The prevalence of CYP1B1 variants that were found in the present study (23.53%) is comparable to what was observed in other populations such as in Mexico (10%), Japan (20%), and Portugal (28.57%).23–25 In contrast, there is a discrepancy between these numbers and those obtained in populations with high consanguinity rates such as in Morocco (40%), Iran (70%), Kuwait (70.6%), and Saudi Arabia.6,26–28 Different results were found in previous Brazilian studies such as those performed by De Melo et al29 and Della Paolera et al30 with 44% and 30%, respectively. Nevertheless, these studies did not include patients from northeastern Brazil in their samples, which is the object of the present study.

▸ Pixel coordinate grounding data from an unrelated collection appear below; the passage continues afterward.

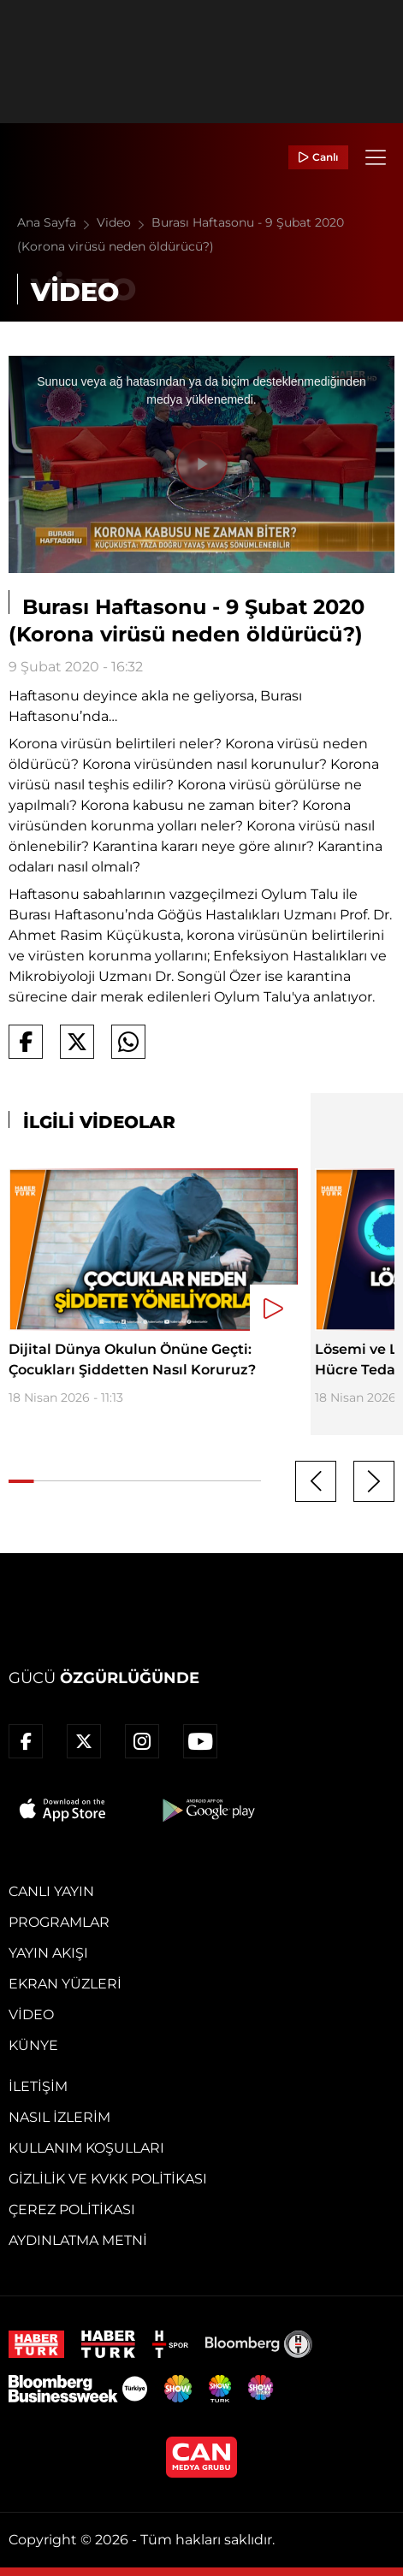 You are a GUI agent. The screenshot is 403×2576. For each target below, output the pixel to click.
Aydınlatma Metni (78, 2240)
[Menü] (375, 157)
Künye (33, 2045)
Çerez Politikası (72, 2209)
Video (124, 222)
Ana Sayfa (57, 222)
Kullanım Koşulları (86, 2148)
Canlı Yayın (51, 1891)
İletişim (38, 2086)
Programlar (59, 1922)
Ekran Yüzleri (65, 1984)
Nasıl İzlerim (59, 2117)
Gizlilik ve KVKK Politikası (108, 2179)
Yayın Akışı (48, 1953) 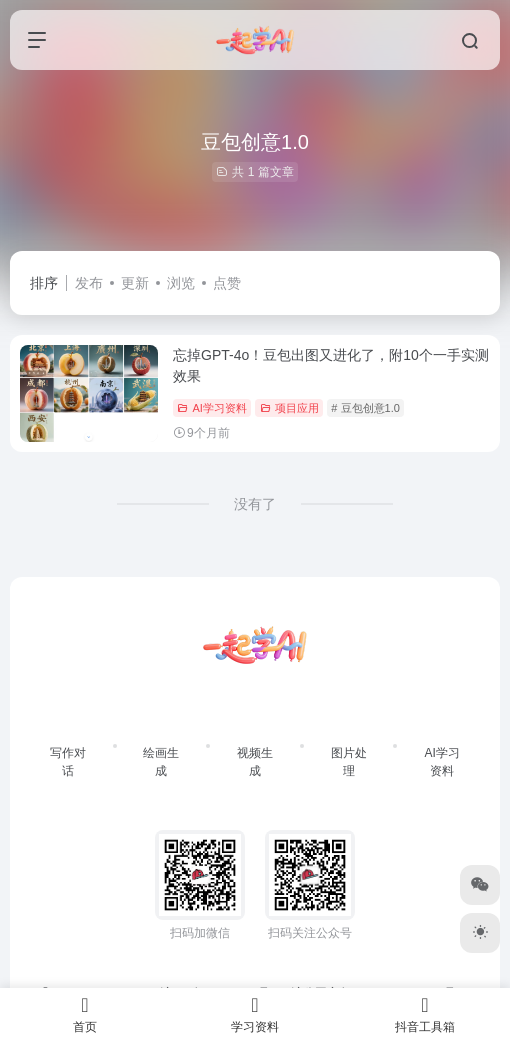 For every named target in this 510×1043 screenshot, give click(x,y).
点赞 (227, 283)
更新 (135, 283)
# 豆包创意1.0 (365, 408)
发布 (89, 283)
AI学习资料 (211, 408)
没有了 (255, 504)
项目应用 (289, 408)
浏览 (181, 283) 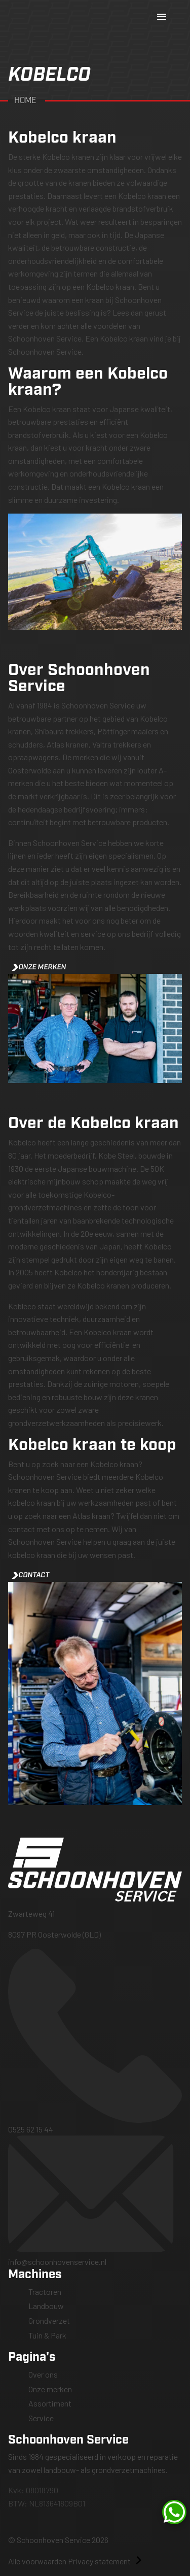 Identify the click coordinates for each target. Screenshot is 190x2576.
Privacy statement (99, 2561)
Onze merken (39, 967)
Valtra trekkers (116, 744)
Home (25, 100)
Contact (31, 1575)
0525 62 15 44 (95, 2041)
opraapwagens (33, 757)
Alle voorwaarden (37, 2561)
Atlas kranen (68, 744)
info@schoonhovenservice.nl (95, 2201)
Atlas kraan (91, 1515)
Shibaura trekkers (64, 731)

The 6 SNVs identified in exons in this study do not alter the disease phenotype and were previously described in affected individuals and healthy controls. Likewise, 3 SNVs were found in introns; 2 of them (rs4987134 and rs34468862) had no citation found in the literature, but the other one (rs2617266) was already described.31
Almost all CYP1B1 gene variants identified in this study were heterozygous, showing that there is an allelic heterogeneity in patients with PCG from Northeastern Brazil, which is in accordance with the low consanguinity frequency in this region.
Martin et al32 speculated that individuals with compound heterozygous CYP1B1 gene variants may exhibit a less severe form of the disease than those with homozygous alterations. On the other hand, in a cohort study, Lim et al33 observed that both compound heterozygous and homozygous cases had indiscriminate clinical courses of the disease. This divergence in results is not well explained and could possibly be a consequence of regional differences, consanguine marriage percentage, variety of surgical techniques, immediate access to health services, postoperative follow-up time, population composition, studied samples or other factors not yet established.

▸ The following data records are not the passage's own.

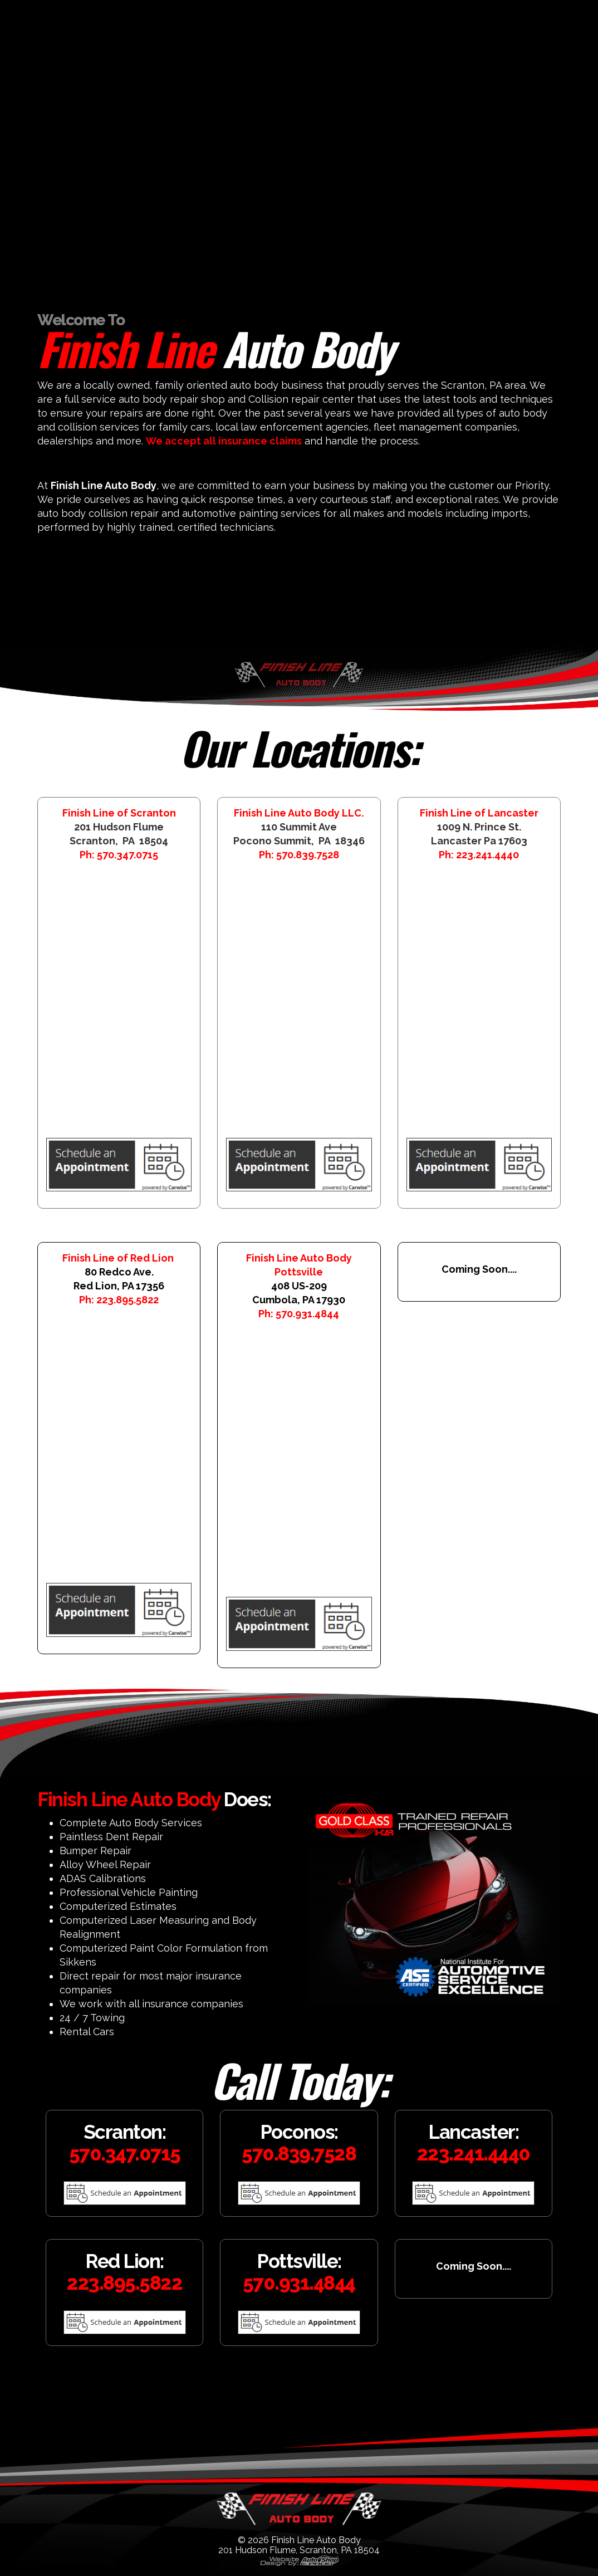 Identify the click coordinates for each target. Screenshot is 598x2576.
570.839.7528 (307, 855)
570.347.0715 (127, 855)
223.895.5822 (127, 1300)
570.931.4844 (307, 1313)
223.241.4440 (487, 855)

Regarding the genotype-phenotype correlation, a great variability was shown in relation to the CYP1B1 gene and the PCG. Weisschuh et al34 compared a group of PCG patients with CYP1B1 variants with a group of patients without CYP1B1 variants, and they did not observe significant differences between them regarding the age of disease onset, the severity of the condition or the response to the treatment. Campos-Mollo et al21 did not show significant differences between the presence or not of variants in relation to the ocular involvement, age at diagnosis, sex or number of surgical interventions. However, Abu-Amero et al28 observed that individuals with pathogenic variants of CYP1B1 had higher rates of postoperative visits and a greater necessity of antiglaucomatous drugs than individuals without pathogenic variants.

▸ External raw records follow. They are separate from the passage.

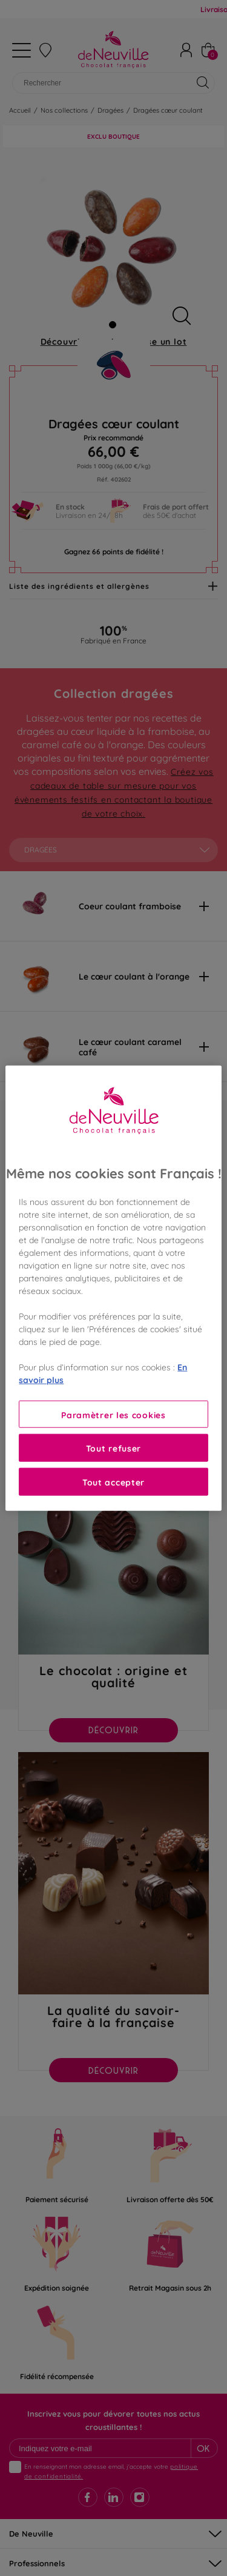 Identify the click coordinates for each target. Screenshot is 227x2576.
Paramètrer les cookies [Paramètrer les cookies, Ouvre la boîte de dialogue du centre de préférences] (113, 1414)
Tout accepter (113, 1481)
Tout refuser (113, 1447) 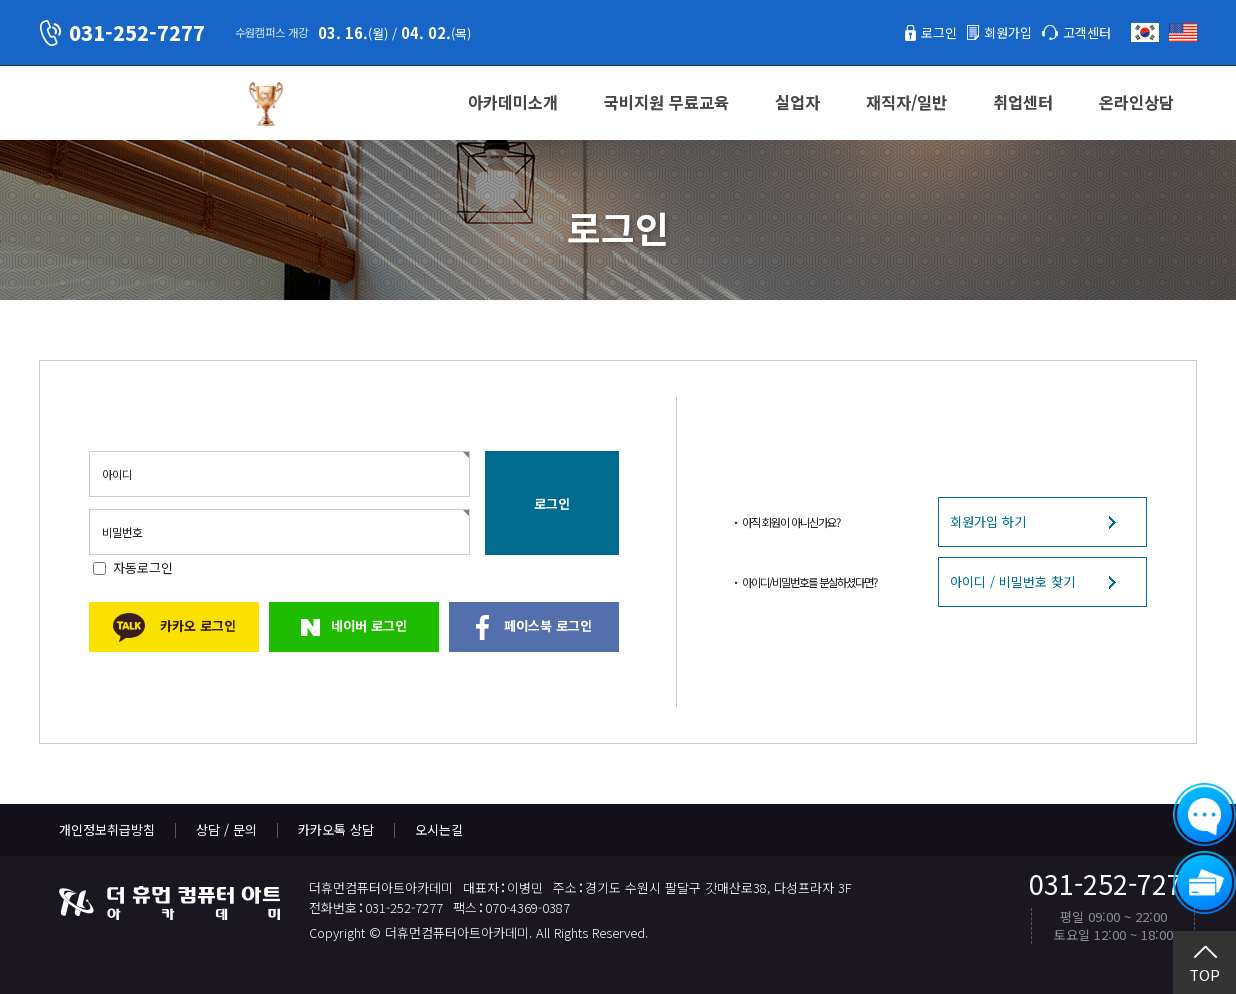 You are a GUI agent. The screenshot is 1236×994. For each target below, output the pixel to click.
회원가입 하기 (988, 521)
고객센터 (1087, 32)
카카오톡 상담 (336, 829)
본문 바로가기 (0, 0)
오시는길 (439, 829)
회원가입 (1008, 32)
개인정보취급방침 (107, 829)
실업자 (797, 102)
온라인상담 (1136, 102)
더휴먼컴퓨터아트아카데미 (134, 104)
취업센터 (1023, 102)
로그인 (939, 32)
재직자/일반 (906, 102)
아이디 (117, 474)
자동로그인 (143, 567)
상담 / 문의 (226, 829)
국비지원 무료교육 (666, 102)
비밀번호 (122, 532)
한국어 (1145, 32)
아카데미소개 (513, 102)
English (1183, 32)
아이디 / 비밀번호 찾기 (1012, 581)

The present study did not find significant differences in the phenotype among the PCG population, with and without CYP1B1 variants, although the limited costs of the research and consequently the limited number of participants may have contributed to this conclusion. Other studies have reported similar results.6,29
The major limitation of this study was the small sample size due to the high costs of genetic testing. Nevertheless, it showed important results. Two variants that had not been previously related to PCG in Brazil (c.182G>A, c.241T>A) were identified.
In this study, there were no statistically significant differences between the clinical findings of the cases with and without variants. In addition, knowledge about PCG genetics is still far from complete and remains to be a challenging subject for further research. Therefore, early recognition of PCG signs and symptoms, and identification of families bearing pathogenic variants might have a significant impact on the prediction of disease severity and may help predict surgical outcomes. More efforts are needed to provide effectiveness, timely screening, and appropriate allocation of resources to enable health professionals to reduce the rates of avoidable blindness in Brazil and worldwide.